Aunque Estados Unidos, Canadá y México comparten la organización del Mundial 2026, el académico considera que la experiencia mexicana está dejando una huella particular entre los visitantes.
“Los latinos en general somos personas muy abiertas, pero en México existe una tradición muy fuerte de recibir al otro, de invitarlo a la fiesta y de hacerlo sentir en casa”, señaló.
Esta hospitalidad no es una estrategia nueva. No por nada, en el video promocional que en 1986 grabaron los seleccionados mexicanos para solicitar el apoyo de la afición, fraseaban con orgullo: "Ya tenemos, por lo pronto, el trofeo de amistad".
A su juicio, esa combinación histórica de calidez, cercanía y espontaneidad está convirtiéndose, una vez más, en uno de los grandes distintivos de la experiencia mundialista en territorio mexicano.

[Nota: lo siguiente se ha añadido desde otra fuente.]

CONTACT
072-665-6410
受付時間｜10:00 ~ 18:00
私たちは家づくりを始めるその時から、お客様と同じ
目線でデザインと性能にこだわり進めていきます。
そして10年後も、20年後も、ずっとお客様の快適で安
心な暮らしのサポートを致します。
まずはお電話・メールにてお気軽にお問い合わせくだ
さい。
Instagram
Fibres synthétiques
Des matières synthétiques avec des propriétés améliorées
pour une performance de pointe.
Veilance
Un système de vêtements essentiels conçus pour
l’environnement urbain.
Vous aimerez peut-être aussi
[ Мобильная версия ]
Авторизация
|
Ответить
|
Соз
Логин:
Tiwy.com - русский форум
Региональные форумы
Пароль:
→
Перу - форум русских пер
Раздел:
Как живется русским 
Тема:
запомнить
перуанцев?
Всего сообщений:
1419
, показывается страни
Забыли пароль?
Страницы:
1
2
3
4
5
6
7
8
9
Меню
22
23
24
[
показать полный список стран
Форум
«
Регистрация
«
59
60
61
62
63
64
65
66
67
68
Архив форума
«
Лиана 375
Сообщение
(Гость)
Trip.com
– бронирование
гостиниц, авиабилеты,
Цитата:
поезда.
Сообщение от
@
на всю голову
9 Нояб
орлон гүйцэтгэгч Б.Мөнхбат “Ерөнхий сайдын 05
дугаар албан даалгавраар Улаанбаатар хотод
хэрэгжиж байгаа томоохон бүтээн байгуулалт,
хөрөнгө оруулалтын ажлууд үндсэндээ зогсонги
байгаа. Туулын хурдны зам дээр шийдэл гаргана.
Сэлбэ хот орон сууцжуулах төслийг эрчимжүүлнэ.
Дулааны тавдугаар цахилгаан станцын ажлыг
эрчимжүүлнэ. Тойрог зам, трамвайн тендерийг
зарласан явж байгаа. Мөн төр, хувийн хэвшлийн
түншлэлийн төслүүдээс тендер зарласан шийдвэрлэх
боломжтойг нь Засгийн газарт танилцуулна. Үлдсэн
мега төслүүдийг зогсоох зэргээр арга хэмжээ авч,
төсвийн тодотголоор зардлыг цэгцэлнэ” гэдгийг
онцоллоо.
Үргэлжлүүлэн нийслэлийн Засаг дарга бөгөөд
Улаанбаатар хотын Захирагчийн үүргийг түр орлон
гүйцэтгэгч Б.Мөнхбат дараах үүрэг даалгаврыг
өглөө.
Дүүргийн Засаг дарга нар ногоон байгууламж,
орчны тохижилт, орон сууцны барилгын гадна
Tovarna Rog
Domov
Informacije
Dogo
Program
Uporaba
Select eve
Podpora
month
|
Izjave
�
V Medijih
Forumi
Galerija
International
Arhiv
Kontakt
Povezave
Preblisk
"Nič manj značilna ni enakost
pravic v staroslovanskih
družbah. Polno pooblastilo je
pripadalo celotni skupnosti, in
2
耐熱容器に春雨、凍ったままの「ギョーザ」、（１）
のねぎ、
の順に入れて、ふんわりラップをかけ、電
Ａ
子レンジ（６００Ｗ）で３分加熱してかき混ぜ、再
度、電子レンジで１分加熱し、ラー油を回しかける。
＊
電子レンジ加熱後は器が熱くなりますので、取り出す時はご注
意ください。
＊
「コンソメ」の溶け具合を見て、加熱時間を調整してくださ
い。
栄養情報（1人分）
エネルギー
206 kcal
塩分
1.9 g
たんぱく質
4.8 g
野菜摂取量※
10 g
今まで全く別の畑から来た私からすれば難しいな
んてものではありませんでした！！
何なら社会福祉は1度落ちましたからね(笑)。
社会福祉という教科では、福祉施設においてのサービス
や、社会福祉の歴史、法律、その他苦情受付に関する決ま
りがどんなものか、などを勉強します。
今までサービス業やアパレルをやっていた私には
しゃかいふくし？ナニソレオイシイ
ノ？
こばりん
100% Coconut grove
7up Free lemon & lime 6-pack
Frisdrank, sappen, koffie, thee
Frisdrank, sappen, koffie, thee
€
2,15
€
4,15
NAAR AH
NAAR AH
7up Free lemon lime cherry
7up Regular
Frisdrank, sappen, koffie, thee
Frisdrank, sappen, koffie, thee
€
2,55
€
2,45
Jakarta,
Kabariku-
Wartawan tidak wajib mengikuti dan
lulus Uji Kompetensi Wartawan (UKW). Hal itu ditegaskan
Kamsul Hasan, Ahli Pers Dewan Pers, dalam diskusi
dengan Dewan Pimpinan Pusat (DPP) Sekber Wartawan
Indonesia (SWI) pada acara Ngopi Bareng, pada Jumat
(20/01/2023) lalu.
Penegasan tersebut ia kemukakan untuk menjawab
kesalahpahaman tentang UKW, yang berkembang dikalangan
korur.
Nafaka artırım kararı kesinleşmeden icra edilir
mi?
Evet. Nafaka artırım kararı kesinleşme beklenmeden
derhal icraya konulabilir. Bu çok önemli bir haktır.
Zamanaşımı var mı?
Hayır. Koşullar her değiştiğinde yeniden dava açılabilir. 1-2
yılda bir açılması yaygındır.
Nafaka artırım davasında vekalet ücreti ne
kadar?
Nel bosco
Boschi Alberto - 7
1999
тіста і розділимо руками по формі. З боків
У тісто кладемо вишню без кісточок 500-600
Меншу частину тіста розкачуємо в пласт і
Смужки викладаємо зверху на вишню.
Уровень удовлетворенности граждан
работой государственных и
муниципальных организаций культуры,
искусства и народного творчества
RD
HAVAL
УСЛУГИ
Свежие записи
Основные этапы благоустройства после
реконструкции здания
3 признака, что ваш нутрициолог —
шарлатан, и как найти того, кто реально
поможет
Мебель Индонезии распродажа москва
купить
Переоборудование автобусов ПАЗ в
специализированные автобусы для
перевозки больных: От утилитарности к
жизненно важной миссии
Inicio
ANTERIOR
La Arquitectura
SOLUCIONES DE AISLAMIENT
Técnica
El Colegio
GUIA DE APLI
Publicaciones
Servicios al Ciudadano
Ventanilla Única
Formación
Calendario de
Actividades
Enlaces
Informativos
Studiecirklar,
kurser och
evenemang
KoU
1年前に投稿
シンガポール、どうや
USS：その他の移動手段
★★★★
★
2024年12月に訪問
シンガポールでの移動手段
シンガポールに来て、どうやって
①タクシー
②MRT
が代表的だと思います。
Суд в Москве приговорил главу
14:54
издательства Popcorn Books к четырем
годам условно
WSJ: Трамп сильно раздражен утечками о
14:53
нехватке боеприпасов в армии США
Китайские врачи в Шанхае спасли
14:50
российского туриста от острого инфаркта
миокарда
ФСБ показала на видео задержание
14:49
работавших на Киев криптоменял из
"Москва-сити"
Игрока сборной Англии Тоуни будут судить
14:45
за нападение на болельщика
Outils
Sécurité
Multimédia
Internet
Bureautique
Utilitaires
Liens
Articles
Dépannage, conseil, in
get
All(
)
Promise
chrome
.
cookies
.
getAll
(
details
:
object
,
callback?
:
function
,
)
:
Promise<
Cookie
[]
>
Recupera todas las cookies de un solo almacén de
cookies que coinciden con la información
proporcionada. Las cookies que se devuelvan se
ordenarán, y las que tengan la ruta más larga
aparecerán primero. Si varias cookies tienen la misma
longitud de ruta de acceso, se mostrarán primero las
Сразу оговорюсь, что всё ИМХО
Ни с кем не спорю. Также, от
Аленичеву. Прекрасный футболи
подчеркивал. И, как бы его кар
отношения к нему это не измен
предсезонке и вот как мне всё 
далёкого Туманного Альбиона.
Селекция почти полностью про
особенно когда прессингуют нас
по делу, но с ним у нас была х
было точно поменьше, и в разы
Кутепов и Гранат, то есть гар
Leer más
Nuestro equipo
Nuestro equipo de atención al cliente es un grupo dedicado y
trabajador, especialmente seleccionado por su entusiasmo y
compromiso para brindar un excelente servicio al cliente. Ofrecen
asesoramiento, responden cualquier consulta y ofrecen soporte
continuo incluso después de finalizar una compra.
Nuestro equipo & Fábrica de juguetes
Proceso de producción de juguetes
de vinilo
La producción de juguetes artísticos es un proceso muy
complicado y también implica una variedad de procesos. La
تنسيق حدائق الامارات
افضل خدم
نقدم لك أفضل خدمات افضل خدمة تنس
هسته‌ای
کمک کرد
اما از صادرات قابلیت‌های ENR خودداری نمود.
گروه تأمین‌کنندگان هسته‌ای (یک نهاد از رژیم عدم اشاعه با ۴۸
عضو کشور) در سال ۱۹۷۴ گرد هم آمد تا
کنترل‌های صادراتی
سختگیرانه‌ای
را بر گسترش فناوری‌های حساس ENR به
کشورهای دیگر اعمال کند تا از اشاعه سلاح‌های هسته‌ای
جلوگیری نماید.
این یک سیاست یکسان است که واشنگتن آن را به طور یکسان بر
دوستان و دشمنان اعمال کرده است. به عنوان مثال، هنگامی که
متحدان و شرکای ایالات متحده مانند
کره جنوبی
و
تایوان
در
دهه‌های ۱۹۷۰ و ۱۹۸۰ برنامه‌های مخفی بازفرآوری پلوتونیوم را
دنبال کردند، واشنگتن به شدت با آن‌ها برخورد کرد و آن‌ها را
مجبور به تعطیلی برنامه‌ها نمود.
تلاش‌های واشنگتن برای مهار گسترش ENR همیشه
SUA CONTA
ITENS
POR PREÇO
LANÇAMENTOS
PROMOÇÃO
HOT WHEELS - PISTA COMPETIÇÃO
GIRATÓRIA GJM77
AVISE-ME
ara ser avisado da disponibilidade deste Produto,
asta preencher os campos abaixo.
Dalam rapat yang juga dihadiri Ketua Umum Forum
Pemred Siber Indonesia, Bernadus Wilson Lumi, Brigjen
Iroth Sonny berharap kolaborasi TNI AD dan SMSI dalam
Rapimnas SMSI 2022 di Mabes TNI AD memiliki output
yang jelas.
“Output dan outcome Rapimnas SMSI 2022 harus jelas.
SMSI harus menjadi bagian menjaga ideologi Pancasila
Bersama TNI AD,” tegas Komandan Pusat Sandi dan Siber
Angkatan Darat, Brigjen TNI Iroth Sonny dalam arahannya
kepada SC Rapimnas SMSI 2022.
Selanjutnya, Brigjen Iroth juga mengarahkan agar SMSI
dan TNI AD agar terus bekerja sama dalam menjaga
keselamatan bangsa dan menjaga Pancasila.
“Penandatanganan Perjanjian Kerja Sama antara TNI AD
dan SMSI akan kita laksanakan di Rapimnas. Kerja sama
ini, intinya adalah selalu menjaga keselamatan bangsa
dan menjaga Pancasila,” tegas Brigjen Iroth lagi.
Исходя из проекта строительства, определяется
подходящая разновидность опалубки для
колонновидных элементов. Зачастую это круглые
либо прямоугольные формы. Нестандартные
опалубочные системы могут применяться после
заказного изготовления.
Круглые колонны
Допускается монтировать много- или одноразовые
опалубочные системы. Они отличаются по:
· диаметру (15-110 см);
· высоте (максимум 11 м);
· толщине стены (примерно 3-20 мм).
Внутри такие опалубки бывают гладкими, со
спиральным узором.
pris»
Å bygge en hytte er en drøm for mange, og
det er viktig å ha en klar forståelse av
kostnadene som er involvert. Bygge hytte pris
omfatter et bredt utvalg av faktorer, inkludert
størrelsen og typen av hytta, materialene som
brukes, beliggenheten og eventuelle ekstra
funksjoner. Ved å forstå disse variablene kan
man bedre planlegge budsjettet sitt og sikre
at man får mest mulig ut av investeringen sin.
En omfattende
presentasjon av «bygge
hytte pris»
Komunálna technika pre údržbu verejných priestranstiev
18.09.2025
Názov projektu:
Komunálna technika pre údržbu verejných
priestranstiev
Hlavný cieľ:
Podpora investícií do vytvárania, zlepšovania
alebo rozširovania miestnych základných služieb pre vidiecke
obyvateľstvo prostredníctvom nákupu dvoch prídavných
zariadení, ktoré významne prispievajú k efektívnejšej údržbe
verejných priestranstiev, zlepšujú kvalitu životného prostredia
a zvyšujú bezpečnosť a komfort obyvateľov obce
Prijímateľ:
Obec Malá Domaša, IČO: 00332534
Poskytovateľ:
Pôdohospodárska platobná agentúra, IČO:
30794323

“Si hablamos de hospitalidad, creo que México se está llevando el campeonato. Lo que estamos mostrando al mundo es que podemos celebrar, convivir y compartir con personas de cualquier nacionalidad sin perder de vista quiénes somos ni las causas que nos importan”, concluyó.
Las opiniones y puntos de vista vertidos en este comunicado son de exclusiva responsabilidad de quienes los emiten y no representan necesariamente el pensamiento ni la línea editorial de la Universidad Iberoamericana.